------ PROVIDED INFORMATION
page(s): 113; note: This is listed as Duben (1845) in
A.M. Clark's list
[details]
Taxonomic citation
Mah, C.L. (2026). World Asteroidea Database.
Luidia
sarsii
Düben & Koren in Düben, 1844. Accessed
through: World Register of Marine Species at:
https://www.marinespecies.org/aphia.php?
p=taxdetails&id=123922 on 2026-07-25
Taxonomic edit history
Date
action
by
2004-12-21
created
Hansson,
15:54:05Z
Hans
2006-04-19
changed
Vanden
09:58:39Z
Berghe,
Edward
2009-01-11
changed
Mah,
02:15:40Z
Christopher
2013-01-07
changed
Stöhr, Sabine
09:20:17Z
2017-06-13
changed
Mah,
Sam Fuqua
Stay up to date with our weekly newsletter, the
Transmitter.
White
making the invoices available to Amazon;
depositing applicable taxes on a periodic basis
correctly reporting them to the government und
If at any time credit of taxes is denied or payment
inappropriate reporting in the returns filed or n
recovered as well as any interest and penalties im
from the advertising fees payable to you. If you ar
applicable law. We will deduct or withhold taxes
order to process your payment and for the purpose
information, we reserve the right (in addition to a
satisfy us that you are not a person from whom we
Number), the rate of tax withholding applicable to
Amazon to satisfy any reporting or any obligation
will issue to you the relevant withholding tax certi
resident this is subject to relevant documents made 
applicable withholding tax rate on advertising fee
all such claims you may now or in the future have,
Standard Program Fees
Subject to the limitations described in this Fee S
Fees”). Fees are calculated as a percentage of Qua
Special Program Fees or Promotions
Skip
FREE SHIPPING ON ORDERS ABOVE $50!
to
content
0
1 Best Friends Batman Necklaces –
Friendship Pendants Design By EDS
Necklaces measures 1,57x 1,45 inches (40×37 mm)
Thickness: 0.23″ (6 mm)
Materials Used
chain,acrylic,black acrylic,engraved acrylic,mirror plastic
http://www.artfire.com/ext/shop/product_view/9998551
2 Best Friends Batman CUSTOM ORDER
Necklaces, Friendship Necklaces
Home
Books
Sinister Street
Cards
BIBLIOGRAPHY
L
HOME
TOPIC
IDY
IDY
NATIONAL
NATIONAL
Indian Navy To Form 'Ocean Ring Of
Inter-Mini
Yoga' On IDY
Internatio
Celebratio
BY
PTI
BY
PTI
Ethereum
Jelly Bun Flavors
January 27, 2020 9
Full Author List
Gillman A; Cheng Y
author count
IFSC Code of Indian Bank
------------
EXERCISE DESCRIPTION: Filter the entries and copy out every line with the word "payment".

EXERCISE RESULT:
If at any time credit of taxes is denied or payment
order to process your payment and for the purpose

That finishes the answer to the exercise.